◆ WHAT THE TASK ASKS ◆
Will you return, word for word, only the lines from the top of the data below down to and including the one with "ve Avast Mobile Security gibi üçüncü taraf"?

◆ EXCERPTED RECORDS ◆
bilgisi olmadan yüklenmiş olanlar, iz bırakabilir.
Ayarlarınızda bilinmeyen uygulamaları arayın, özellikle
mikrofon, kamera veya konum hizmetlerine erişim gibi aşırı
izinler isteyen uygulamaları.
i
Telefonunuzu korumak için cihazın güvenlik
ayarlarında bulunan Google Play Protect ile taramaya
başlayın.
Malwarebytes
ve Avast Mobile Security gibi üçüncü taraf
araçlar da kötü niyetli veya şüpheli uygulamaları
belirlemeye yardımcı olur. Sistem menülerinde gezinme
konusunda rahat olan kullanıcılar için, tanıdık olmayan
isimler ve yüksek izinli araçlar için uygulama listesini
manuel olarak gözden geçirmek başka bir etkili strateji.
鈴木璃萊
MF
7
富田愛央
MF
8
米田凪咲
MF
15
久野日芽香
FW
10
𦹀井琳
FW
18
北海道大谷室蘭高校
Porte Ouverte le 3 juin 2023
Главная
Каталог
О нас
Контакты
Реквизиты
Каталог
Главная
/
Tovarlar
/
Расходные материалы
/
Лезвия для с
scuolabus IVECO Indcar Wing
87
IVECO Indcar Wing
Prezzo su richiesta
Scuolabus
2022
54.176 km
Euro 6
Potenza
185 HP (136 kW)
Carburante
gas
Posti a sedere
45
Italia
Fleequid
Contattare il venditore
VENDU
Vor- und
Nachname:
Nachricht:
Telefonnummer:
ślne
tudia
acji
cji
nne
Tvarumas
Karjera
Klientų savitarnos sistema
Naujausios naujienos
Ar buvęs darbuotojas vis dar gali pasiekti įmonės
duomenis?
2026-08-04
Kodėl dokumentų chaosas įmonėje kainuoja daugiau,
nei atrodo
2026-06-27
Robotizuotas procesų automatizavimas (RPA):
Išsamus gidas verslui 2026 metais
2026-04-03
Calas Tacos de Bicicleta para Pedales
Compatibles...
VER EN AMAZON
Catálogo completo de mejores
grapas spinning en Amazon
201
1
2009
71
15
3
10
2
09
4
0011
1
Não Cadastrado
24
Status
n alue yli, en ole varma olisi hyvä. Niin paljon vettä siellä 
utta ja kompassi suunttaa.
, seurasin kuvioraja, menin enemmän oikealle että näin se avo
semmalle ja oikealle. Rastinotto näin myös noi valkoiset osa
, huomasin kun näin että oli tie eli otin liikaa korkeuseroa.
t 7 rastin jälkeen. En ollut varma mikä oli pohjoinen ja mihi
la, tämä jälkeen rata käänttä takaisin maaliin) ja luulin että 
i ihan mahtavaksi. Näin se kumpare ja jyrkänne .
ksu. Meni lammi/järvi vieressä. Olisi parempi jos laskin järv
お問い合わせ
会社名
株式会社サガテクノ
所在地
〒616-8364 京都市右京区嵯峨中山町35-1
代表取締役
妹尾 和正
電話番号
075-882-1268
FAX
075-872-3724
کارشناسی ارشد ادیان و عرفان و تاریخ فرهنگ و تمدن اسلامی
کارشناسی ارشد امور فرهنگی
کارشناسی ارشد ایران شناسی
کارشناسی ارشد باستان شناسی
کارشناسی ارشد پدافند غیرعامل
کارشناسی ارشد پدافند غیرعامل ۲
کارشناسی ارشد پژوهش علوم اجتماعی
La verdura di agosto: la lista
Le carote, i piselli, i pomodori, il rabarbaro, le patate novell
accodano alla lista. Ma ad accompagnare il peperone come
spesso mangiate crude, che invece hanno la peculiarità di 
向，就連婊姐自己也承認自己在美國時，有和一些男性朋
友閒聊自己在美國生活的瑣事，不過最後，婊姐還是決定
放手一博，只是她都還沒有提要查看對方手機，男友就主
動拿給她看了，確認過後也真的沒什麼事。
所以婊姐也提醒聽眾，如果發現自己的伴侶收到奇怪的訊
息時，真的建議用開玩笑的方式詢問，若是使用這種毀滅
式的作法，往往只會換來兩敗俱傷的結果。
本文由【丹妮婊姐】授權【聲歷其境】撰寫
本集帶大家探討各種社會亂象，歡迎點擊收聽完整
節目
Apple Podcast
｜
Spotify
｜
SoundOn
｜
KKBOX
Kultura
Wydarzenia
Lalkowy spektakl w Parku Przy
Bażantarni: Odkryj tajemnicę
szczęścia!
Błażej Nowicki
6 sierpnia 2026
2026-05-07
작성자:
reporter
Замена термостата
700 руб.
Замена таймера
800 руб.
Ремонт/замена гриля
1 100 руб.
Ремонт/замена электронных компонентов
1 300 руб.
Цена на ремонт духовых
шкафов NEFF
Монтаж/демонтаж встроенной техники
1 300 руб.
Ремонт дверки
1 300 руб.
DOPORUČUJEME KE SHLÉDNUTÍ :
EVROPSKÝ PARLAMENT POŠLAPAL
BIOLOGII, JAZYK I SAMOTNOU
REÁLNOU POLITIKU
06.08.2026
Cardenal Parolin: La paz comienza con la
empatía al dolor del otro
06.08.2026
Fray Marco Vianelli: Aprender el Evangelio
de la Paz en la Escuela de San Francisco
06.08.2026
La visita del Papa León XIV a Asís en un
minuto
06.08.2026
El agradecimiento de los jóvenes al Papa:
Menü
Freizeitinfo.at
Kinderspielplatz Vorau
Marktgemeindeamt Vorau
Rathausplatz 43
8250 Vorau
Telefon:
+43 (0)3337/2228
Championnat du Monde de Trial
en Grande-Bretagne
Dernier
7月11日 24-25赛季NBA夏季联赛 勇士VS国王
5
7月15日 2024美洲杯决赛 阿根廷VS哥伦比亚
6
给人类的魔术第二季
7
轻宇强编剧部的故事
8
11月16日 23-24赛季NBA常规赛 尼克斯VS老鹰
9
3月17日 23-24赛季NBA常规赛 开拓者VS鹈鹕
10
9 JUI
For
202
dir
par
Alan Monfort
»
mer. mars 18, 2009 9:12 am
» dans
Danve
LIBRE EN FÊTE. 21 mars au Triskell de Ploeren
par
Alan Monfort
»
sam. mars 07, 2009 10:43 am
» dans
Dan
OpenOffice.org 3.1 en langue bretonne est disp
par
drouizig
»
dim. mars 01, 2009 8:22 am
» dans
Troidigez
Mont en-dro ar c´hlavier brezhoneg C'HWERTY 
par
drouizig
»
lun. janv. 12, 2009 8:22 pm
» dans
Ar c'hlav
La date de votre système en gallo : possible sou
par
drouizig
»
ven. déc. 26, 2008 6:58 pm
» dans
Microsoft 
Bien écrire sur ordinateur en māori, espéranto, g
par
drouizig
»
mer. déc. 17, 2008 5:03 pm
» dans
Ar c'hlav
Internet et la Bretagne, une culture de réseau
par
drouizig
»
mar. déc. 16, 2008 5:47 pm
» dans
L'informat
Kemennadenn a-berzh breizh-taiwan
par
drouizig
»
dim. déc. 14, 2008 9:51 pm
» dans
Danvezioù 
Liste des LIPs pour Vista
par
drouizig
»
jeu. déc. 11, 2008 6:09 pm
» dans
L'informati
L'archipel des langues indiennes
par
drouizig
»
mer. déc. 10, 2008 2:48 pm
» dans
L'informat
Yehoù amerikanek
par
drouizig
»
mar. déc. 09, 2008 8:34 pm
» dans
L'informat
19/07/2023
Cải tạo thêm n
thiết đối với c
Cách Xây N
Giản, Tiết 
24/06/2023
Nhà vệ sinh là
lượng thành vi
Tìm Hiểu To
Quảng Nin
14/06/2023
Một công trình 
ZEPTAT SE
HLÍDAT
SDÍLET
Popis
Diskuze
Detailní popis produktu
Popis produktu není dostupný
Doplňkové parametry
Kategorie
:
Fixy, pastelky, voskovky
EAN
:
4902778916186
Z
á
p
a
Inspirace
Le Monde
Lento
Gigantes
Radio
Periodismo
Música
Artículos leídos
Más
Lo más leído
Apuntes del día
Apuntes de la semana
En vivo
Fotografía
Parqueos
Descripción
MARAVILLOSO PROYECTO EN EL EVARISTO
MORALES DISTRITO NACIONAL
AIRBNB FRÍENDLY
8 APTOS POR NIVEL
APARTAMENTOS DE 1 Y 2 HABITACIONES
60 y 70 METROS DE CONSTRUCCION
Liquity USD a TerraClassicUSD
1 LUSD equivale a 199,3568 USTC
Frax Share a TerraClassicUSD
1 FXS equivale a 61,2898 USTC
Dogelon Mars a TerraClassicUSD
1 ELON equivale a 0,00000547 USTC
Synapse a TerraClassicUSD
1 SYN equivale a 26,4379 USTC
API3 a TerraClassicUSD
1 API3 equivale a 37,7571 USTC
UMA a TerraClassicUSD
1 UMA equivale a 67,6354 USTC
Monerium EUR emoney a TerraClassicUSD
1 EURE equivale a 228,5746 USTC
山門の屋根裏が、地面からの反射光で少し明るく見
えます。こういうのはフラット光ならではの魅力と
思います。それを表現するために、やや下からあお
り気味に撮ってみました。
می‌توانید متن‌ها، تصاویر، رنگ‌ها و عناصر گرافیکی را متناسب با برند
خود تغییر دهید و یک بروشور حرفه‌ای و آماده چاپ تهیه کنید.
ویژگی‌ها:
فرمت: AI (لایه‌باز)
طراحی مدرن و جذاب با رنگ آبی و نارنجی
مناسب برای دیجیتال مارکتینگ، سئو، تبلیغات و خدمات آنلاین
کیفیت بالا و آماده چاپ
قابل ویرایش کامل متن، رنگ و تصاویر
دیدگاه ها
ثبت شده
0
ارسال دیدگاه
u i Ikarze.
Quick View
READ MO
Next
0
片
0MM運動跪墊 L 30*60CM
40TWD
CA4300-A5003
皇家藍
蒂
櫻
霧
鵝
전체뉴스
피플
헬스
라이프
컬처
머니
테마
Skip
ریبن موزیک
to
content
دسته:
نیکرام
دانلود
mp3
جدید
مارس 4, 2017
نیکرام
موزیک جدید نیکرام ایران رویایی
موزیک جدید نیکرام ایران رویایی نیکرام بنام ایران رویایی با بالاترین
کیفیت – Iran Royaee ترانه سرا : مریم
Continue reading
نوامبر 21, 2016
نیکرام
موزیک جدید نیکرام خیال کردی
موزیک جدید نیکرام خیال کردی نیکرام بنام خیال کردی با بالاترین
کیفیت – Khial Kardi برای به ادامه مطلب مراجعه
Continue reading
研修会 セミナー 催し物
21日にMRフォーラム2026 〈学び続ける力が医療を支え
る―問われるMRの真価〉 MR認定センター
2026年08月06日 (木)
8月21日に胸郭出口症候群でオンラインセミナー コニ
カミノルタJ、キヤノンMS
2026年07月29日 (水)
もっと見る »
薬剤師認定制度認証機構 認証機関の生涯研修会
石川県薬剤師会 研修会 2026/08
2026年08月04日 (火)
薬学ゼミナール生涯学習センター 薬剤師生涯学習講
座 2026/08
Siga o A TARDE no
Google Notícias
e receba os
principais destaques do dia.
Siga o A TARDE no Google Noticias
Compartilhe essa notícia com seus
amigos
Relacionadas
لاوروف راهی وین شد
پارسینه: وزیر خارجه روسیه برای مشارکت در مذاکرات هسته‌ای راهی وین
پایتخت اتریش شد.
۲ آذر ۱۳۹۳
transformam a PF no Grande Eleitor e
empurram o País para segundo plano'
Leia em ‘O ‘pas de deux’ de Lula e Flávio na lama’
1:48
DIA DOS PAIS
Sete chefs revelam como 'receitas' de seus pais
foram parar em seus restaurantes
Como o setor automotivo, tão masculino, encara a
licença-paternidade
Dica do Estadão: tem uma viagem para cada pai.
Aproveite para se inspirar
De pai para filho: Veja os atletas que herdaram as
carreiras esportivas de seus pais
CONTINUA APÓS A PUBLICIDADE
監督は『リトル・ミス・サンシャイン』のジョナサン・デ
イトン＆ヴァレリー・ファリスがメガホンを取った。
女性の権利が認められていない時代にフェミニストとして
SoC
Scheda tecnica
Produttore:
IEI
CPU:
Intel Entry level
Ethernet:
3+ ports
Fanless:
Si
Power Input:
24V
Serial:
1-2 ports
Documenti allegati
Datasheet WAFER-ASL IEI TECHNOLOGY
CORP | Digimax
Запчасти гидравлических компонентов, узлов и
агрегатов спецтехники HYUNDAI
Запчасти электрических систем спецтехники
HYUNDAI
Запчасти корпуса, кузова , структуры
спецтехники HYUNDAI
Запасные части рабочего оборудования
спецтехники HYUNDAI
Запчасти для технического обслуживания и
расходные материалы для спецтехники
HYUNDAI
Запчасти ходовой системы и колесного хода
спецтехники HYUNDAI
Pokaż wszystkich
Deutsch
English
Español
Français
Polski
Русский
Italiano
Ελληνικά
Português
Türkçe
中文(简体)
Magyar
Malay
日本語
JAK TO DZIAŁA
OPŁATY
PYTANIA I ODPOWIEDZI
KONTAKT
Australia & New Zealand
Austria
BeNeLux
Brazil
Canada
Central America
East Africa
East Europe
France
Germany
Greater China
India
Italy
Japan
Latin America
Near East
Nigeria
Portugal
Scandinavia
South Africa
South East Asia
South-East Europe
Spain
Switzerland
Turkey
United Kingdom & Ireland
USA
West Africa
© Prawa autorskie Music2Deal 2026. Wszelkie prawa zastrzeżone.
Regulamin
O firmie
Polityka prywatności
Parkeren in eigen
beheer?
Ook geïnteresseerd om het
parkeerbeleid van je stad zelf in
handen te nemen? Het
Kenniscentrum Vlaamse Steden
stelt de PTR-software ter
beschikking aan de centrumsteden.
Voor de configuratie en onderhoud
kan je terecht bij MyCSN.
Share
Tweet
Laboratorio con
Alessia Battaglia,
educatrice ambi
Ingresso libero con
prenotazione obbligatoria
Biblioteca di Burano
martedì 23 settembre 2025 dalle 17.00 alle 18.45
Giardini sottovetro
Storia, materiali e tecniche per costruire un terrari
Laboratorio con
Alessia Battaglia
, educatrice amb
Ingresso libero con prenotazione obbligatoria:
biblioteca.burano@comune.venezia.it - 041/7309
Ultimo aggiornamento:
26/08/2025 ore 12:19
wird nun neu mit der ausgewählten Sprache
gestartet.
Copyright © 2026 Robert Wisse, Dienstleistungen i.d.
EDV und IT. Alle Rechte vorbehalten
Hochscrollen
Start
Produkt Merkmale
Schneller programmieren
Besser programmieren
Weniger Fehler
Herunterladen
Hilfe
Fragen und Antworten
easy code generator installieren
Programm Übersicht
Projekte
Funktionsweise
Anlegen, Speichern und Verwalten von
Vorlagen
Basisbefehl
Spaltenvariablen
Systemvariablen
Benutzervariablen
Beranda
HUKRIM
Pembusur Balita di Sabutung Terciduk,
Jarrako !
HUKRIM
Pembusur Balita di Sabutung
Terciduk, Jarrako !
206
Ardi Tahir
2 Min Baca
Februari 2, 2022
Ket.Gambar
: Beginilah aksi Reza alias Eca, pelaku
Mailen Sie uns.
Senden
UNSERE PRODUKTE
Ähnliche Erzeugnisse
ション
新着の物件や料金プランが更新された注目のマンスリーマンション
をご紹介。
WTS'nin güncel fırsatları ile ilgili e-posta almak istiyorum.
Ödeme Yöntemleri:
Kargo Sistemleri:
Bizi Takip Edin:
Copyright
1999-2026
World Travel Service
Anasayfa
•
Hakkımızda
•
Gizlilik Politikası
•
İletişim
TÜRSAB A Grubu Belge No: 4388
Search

◆ ANSWER TO THIS EXERCISE ◆
bilgisi olmadan yüklenmiş olanlar, iz bırakabilir.
Ayarlarınızda bilinmeyen uygulamaları arayın, özellikle
mikrofon, kamera veya konum hizmetlerine erişim gibi aşırı
izinler isteyen uygulamaları.
i
Telefonunuzu korumak için cihazın güvenlik
ayarlarında bulunan Google Play Protect ile taramaya
başlayın.
Malwarebytes
ve Avast Mobile Security gibi üçüncü taraf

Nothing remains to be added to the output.